Initial evaluation of [F-18] alpha-methyl tyrosine PET for differential diagnosis of pancreatic lesions

Objectives Differential diagnosis of pancreatic lesions is difficult, because the possibility of pancreatic cancer (PC) is not easily ruled out. To improve the prognosis of patients with pancreatic cancer, determining resectability of the tumor in its early stage is essential. The aim of this study was to evaluate the potential of [F-18] alpha-methyl tyrosine (FAMT) for the differential diagnosis of pancreatic lesions.
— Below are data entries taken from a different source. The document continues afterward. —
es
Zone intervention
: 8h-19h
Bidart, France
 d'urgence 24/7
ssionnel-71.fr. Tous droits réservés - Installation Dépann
Methods FAMT-PET, FDG-PET, CT and MRI were performed in 14 patients. The uptake of tracers was semi-quantitatively evaluated using standardized uptake value (SUV). Results were correlated with the final diagnosis determined by histopathology (5/14), cytology (6/14), or clinical follow-up (3/14). Written informed consent was secured from all patients.

Results Final diagnosis included 7 PC, 4 mass-forming pancreatitis (MFP) and 2 autoimmune pancreatitis (AIP). FDG-PET showed increased uptake in all patients except one with PC. Maximal SUV was 1.01-11.0 in PC (mean, 5.9 ), 1.93-4.76 in MFP (mean, 3.5 ), and 3.66 and 6.39 in AIP. There is no significant difference in the SUV between these 3 groups. FAMT-PET showed increased uptake in one patient (SUV=1.91) and less increased uptake in the others(SUV≤1.3) with MFP and patients with AIP(SUV ≤ 1.62).

Conclusions The present pilot study indicated that benign pancreatic lesions show less uptake of FAMT. FAMT-PET may have potential utility in the differential diagnosis of pancreatic lesions, in cases suspicious of pancreatic cancer with indeterminate findings of conventional imaging and positive FDG-PET.